__Requirement__:
Return all the data exactly, keeping the pictures out.

__Records__:
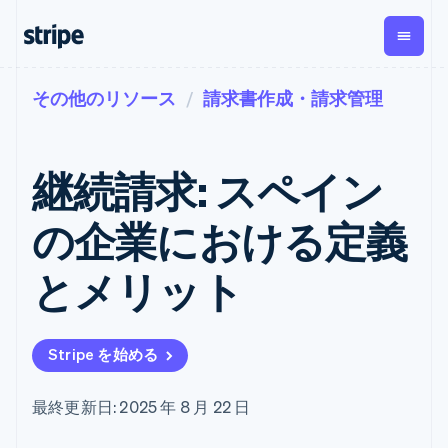
その他のリソース
請求書作成・請求管理
企業規模別
ドキュメント
学ぶ
支払い
収益
資金管
プラッ
理
フォー
大企業向け
Stripe のドキュメント
ブログ
とマー
Payments
Billing
スタートアップ向け
API リファレンス
導入事例
継続請求: スペイン
オンライン決
経常収益
ットプ
Global
ライブラリと SDK
ガイド
済
Metronome
Payouts
イス
Stripe Apps
Managed
の企業における定義
従量課金
Payments
第三者
Connec
ユースケース別
マーチャント
サブスクリ
への入
サポート
プション
オブレコード
金
とメリット
プラッ
ガイド
エージェンティックコマ
サブスクリ
ソリューショ
Payment links
フォー
ース
サポートに問い合わせる
プションの
ン
決済の
E コマース / ECサイト
オンライン決済を受け付
管理サポートプラン
コーディング
管理
Invoicing
築
埋込型金融
け
プロフェッショナルサー
1 回限りまた
不要の決済ペ
Stripe を始める
請求・財務関連
構築済みの決済を実装
ビス
は継続
ージ
Checkout
グローバルビジネス
プラットフォームまたは
構築済み決済
Tax
アプリ内決済
マーケットプレイスを構
消費税と
UI
最終更新日: 2025 年 8 月 22 日
マーケットプレイス
築する
VAT の自動
Elements
資金管理
サブスクリプションを管
柔軟な UI コン
計算
Revenue
会社
プラットフォーム
理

__Solution__:
その他のリソース
請求書作成・請求管理
企業規模別
ドキュメント
学ぶ
支払い
収益
資金管
プラッ
理
フォー
大企業向け
Stripe のドキュメント
ブログ
とマー
Payments
Billing
スタートアップ向け
API リファレンス
導入事例
継続請求: スペイン
オンライン決
経常収益
ットプ
Global
ライブラリと SDK
ガイド
済
Metronome
Payouts
イス
Stripe Apps
Managed
の企業における定義
従量課金
Payments
第三者
Connec
ユースケース別
マーチャント
サブスクリ
への入
サポート
プション
オブレコード
金
とメリット
プラッ
ガイド
エージェンティックコマ
サブスクリ
ソリューショ
Payment links
フォー
ース
サポートに問い合わせる
プションの
ン
決済の
E コマース / ECサイト
オンライン決済を受け付
管理サポートプラン
コーディング
管理
Invoicing
築
埋込型金融
け
プロフェッショナルサー
1 回限りまた
不要の決済ペ
Stripe を始める
請求・財務関連
構築済みの決済を実装
ビス
は継続
ージ
Checkout
グローバルビジネス
プラットフォームまたは
構築済み決済
Tax
アプリ内決済
マーケットプレイスを構
消費税と
UI
最終更新日: 2025 年 8 月 22 日
マーケットプレイス
築する
VAT の自動
Elements
資金管理
サブスクリプションを管
柔軟な UI コン
計算
Revenue
会社
プラットフォーム
理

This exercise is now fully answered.